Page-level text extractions
+ + +
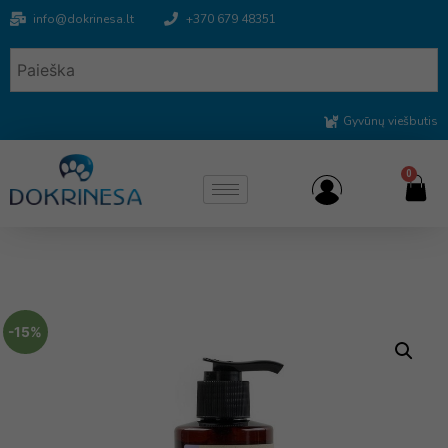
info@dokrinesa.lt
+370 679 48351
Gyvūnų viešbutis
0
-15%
+ + +
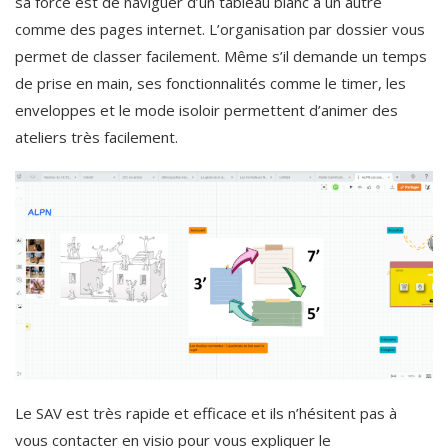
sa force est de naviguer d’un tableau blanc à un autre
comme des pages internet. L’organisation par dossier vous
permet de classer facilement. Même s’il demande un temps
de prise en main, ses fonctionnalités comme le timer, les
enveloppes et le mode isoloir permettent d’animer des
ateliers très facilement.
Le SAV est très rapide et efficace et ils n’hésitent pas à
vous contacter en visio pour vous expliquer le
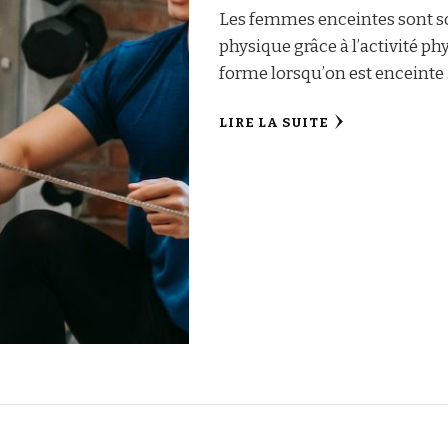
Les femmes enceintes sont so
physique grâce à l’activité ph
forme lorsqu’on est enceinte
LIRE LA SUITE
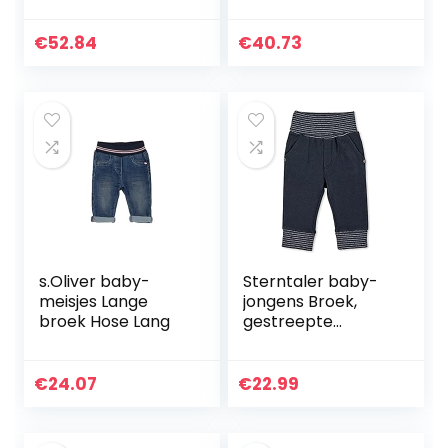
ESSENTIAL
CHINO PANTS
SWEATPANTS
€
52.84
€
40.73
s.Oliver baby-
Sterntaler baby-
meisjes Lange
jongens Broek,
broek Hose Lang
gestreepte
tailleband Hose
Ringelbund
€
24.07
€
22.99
+ + +
#### WHAT YOU WILL DO
All lines above containing the string "très": copy each one.

#### EXERCISE RESPONSE
ateliers très facilement.
Le SAV est très rapide et efficace et ils n’hésitent pas à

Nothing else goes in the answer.